- Task description
From the line with "Point out 'inferior" to the last line of the data below, repeat every line exactly and add nothing.

- Data section
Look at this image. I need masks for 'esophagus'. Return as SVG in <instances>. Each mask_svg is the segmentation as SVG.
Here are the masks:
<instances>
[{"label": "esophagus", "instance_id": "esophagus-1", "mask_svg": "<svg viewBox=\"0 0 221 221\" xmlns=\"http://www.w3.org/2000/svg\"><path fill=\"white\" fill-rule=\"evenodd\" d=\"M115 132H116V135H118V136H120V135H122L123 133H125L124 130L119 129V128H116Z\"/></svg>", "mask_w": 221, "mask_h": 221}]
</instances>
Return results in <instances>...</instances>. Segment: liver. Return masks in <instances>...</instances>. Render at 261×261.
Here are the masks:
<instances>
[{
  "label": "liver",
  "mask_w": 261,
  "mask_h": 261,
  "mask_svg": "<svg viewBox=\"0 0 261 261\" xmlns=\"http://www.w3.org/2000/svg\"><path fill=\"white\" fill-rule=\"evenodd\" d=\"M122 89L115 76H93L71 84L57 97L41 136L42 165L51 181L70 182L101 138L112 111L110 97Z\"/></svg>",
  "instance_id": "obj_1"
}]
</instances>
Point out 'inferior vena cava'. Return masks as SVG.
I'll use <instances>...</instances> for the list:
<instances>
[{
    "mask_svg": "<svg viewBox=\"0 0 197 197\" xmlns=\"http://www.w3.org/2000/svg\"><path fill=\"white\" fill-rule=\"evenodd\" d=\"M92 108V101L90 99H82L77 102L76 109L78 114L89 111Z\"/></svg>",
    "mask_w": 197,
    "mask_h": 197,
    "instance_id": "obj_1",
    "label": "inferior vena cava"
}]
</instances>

- Response to this task
Point out 'inferior vena cava'. Return masks as SVG.
I'll use <instances>...</instances> for the list:
<instances>
[{
    "mask_svg": "<svg viewBox=\"0 0 197 197\" xmlns=\"http://www.w3.org/2000/svg\"><path fill=\"white\" fill-rule=\"evenodd\" d=\"M92 108V101L90 99H82L77 102L76 109L78 114L89 111Z\"/></svg>",
    "mask_w": 197,
    "mask_h": 197,
    "instance_id": "obj_1",
    "label": "inferior vena cava"
}]
</instances>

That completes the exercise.